**Task brief**:
From the records that follow, copy every line in which "debemos" appears.

**Source information**:
________________________

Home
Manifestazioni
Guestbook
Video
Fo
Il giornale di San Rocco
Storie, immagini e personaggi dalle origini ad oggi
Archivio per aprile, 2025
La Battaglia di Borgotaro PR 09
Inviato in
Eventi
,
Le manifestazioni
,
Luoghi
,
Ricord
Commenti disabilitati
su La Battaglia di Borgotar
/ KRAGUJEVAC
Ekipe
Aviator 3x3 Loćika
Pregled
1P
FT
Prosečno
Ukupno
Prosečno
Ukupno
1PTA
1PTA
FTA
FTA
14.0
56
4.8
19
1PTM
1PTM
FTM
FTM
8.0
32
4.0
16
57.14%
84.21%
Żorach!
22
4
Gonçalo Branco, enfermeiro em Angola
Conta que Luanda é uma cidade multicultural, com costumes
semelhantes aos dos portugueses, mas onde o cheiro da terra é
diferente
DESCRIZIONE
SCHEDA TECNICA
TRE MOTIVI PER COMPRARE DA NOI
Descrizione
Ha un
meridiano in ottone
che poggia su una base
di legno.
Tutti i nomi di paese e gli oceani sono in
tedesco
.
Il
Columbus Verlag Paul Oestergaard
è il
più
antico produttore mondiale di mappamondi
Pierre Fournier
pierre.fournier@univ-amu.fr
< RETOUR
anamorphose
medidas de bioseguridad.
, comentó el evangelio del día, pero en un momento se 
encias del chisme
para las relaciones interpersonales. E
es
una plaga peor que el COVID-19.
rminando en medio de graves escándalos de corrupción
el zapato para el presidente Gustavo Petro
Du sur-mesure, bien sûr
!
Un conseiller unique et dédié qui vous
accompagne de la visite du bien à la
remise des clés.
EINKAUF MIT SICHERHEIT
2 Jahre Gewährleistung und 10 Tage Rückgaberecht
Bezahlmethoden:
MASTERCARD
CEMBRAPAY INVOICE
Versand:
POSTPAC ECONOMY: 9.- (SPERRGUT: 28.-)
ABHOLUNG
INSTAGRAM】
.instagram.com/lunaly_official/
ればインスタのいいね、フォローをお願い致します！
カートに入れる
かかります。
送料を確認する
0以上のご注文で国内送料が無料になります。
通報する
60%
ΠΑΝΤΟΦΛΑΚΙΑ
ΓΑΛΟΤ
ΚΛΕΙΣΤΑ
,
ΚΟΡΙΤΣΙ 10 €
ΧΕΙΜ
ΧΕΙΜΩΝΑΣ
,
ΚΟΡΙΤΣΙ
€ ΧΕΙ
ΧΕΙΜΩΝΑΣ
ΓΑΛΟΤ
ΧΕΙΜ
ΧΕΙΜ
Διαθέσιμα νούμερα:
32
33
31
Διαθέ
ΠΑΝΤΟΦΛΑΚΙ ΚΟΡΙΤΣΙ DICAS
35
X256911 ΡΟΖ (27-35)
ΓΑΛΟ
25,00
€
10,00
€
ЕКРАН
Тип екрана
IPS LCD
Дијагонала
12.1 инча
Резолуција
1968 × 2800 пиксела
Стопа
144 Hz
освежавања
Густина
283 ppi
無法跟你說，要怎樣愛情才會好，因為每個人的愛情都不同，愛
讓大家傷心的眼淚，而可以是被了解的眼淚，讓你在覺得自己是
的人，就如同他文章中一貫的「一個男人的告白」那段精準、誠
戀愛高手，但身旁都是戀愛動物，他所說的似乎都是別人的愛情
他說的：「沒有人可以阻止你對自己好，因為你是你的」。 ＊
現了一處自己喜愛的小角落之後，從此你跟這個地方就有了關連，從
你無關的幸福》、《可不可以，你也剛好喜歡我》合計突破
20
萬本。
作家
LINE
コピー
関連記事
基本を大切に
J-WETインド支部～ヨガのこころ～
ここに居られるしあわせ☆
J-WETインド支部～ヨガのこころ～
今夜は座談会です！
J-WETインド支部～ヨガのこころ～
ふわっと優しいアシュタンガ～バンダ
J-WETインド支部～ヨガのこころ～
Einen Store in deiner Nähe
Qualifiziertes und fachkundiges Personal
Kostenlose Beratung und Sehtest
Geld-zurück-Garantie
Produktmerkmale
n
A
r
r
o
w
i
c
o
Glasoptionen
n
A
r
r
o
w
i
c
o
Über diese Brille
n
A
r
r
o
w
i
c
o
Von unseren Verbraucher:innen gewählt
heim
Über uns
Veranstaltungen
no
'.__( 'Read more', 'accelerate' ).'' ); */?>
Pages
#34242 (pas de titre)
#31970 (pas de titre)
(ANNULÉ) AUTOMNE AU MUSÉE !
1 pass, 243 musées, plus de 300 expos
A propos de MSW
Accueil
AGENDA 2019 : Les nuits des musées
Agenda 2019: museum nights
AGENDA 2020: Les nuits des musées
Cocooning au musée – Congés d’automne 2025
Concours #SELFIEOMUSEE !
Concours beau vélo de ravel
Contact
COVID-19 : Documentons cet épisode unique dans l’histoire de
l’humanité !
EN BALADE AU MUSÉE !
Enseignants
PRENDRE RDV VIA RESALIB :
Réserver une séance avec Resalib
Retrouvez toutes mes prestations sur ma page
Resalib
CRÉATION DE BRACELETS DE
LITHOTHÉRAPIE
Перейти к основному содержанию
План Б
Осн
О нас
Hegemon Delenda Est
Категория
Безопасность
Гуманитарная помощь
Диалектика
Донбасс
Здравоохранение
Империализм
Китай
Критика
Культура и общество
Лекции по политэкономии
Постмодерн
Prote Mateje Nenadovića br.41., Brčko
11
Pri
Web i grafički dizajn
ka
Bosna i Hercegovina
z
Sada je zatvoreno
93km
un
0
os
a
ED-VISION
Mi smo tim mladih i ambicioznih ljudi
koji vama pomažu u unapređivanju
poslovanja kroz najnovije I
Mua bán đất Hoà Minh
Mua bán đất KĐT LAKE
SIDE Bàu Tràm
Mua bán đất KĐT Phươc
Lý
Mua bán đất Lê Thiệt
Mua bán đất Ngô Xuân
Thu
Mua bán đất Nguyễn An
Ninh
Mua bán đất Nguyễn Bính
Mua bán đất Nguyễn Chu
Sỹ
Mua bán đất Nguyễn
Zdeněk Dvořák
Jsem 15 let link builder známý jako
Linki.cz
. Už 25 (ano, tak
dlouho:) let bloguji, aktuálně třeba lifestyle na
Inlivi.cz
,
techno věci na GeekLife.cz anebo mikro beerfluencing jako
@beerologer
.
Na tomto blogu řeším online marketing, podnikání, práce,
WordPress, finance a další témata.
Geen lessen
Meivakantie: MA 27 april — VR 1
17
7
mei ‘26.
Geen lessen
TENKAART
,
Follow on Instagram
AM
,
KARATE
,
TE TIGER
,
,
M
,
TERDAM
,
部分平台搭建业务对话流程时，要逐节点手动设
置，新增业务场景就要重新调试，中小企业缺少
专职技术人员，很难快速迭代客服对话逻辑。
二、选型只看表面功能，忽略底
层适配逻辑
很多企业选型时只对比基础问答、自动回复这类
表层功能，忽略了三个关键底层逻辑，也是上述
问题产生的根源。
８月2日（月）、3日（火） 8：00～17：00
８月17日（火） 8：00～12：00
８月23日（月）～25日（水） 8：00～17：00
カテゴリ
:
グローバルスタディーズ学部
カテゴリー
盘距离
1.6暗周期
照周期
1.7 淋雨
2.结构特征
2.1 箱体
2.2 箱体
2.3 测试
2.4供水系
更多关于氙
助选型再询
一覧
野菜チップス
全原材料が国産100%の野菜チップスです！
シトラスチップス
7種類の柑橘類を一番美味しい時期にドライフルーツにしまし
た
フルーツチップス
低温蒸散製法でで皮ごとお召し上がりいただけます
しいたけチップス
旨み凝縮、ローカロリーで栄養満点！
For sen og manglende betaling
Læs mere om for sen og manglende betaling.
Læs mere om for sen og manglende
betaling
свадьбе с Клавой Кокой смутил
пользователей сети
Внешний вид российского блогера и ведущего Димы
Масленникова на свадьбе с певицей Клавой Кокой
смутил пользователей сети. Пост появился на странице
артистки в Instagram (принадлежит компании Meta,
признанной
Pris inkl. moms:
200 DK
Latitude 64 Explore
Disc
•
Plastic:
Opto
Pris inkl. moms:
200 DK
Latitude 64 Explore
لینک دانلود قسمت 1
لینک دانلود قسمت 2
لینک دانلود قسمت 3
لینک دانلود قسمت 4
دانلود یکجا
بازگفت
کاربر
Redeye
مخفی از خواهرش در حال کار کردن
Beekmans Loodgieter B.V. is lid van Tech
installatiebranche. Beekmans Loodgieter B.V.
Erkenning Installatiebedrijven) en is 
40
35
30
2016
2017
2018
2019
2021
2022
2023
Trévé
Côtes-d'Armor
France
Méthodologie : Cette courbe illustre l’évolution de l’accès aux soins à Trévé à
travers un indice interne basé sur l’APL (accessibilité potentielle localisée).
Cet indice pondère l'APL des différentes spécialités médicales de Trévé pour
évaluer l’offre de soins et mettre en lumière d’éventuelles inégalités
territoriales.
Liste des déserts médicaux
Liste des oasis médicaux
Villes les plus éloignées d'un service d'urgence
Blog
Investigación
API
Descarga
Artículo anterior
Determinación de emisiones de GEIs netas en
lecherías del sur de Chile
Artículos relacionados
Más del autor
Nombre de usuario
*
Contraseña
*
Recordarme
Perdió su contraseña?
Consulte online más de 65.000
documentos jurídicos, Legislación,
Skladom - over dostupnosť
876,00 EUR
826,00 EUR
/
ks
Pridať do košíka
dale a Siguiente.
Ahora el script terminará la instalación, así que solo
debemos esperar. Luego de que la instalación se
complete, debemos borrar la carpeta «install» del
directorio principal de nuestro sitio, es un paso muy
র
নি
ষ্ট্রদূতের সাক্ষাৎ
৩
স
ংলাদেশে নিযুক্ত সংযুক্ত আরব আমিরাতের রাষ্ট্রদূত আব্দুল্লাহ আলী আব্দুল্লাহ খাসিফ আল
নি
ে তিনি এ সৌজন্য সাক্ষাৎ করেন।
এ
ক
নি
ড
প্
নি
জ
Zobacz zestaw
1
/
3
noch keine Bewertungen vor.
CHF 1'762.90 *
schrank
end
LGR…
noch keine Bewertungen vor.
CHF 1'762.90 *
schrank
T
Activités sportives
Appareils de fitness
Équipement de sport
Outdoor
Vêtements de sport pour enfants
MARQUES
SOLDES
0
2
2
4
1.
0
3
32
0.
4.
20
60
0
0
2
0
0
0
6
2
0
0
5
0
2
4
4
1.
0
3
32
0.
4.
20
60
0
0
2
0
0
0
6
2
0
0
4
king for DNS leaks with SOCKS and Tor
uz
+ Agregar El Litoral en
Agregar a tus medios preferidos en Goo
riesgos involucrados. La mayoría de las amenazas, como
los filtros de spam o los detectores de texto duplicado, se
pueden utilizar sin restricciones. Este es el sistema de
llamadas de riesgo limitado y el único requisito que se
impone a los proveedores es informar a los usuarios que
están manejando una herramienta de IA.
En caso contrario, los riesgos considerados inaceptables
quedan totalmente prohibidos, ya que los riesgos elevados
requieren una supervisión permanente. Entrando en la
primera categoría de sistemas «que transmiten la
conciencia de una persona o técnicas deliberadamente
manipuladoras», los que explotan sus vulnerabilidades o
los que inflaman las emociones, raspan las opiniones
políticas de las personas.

________________________

**Response**:
debemos esperar. Luego de que la instalación se
complete, debemos borrar la carpeta «install» del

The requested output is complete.